IV
Утром, когда все еще спали и солнце тускло бродило по задворкам, играя сонными отблесками в молчаливом стекле окон, Черняк встал, разбуженный легким прикосновением еще накануне бессознательной, но теперь окрепшей во сне мысли. Это не было усталое, флегматичное пробуждение изнуренного человека – он был свеж и бодр, полная ясность ощущений и памяти наполняла его чувством нетерпеливой радости. Ему казалось, что совершилось огромное и важное, после которого все легко и доступно. В кармане его звенело золото, – часть вырученного от операции с опиумом, и он чувствовал себя богатырем жизни, свободным в ней, как рыба в воде.

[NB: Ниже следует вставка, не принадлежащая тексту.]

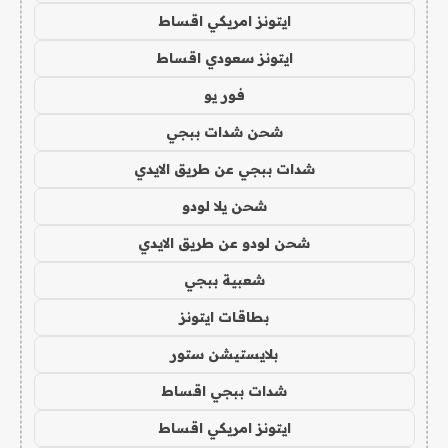
ايتونز امريكي اقساط
ايتونز سعودي اقساط
فور يو
شحن شدات ببجي
شدات ببجي عن طريق الايدي
شحن يلا لودو
شحن لودو عن طريق الايدي
شعبية ببجي
بطاقات ايتونز
بلايستيشن ستور
شدات ببجي اقساط
ايتونز امريكي اقساط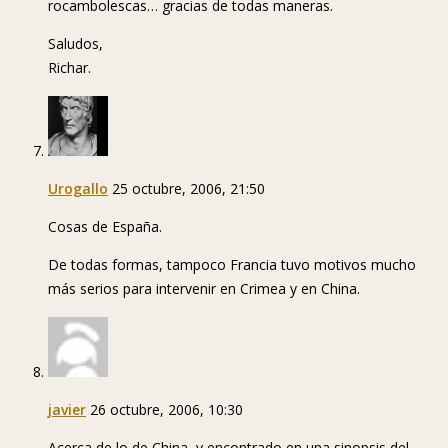
rocambolescas… gracias de todas maneras.
Saludos,
Richar.
Urogallo
25 octubre, 2006, 21:50
Cosas de España.
De todas formas, tampoco Francia tuvo motivos mucho
más serios para intervenir en Crimea y en China.
javier
26 octubre, 2006, 10:30
Acerca de lo de China, y encontrado en una sinopsis del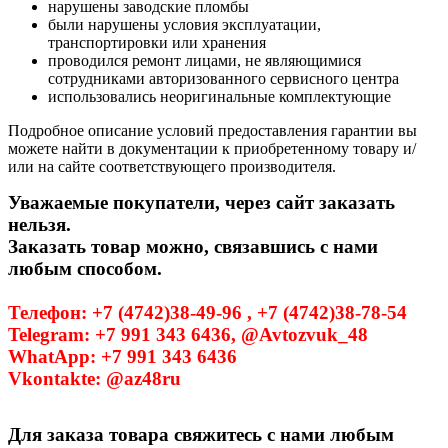
нарушены заводские пломбы
были нарушены условия эксплуатации,
транспортировки или хранения
проводился ремонт лицами, не являющимися
сотрудниками авторизованного сервисного центра
использовались неоригинальные комплектующие
Подробное описание условий предоставления гарантии вы
можете найти в документации к приобретенному товару и/
или на сайте соответствующего производителя.
Уважаемые покупатели, через сайт заказать
нельзя.
Заказать товар можно, связавшись с нами
любым способом.
Телефон: +7 (4742)38-49-96 , +7 (4742)38-78-54
Telegram: +7 991 343 6436, @Avtozvuk_48
WhatApp: +7 991 343 6436
Vkontakte: @az48ru
Для заказа товара свяжитесь с нами любым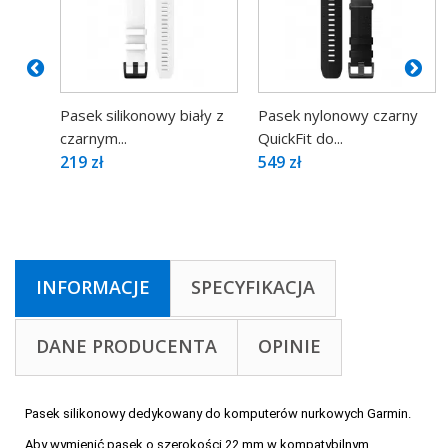
Pasek silikonowy biały z
Pasek nylonowy czarny
czarnym...
QuickFit do...
219 zł
549 zł
INFORMACJE
SPECYFIKACJA
DANE PRODUCENTA
OPINIE
Pasek silikonowy dedykowany do komputerów nurkowych Garmin.
Aby wymienić pasek o szerokości 22 mm w kompatybilnym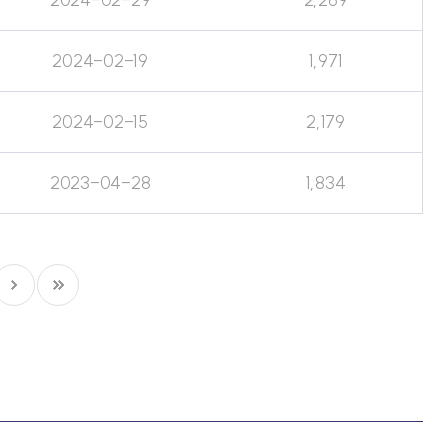
2024-02-19
1,971
2024-02-15
2,179
2023-04-28
1,834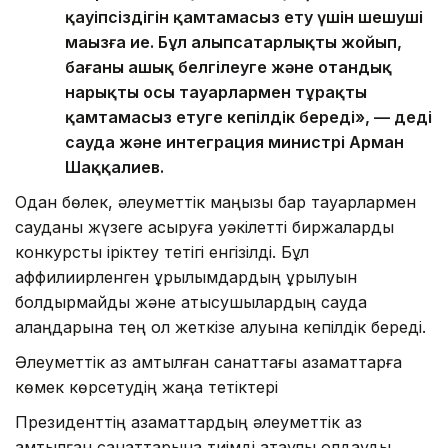
қауіпсіздігін қамтамасыз ету үшін шешуші
маңызға ие. Бұл алыпсатарлықты жойып,
бағаны ашық белгілеуге және отандық
нарықты осы тауарлармен тұрақты
қамтамасыз етуге кепілдік береді», — деді
сауда және интеграция министрі Арман
Шаққалиев.
Одан бөлек, әлеуметтік маңызы бар тауарлармен
сауданы жүзеге асыруға уәкілетті биржаларды
конкурстық іріктеу тетігі енгізілді. Бұл
аффилиирленген құрылымдардың құрылуын
болдырмайды және қатысушылардың сауда
алаңдарына тең қол жеткізе алуына кепілдік береді.
Әлеуметтік аз қамтылған санаттағы азаматтарға
көмек көрсетудің жаңа тетіктері
Президенттің азаматтардың әлеуметтік аз
қамтылған санаттарына тиімді атаулы қолдауды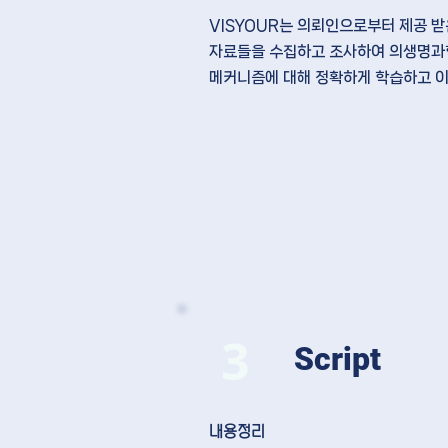
VISYOUR는 의뢰인으로부터
제공 받
자료들을 수집하고 조사
하여 의생명과
메커니즘에 대해
정확하게 학습하고 
3
Script
​내용정리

Черняк посмотрел на спящих. Вот исполняются мечты каждого. Девушка не будет нуждаться: любовь, наряды и удовольствия к ее услугам. Шмыгун, вероятно, купит дом и обрастет мохом, Строп пустится в открытое море с чувством человека, отныне могущего воспользоваться всем тем, что ранее было для него недоступно. Молча, с вялым лицом, но восхищенный в душе, он будет говорить еще чаще: «Хорошо!»
Да, узел развязан. Разрублен.
Действительно, – случайно, навстречу одному из интересных людских положений – попал он к узлу событий, где было два одинаково важных центра: воплощение чужих грез и собственный, могучий толчок жизни, содержанием которой являлось для него все, что пестрит, сверкает и мучает сладкой болью, как фантастический узор цветущей лесной прогалины, полной золотых водоворотов солнца, цветной пыли и теплого дыхания невидимых лесных обитателей, мелькающих воздушными очертаниями под темным навесом елей.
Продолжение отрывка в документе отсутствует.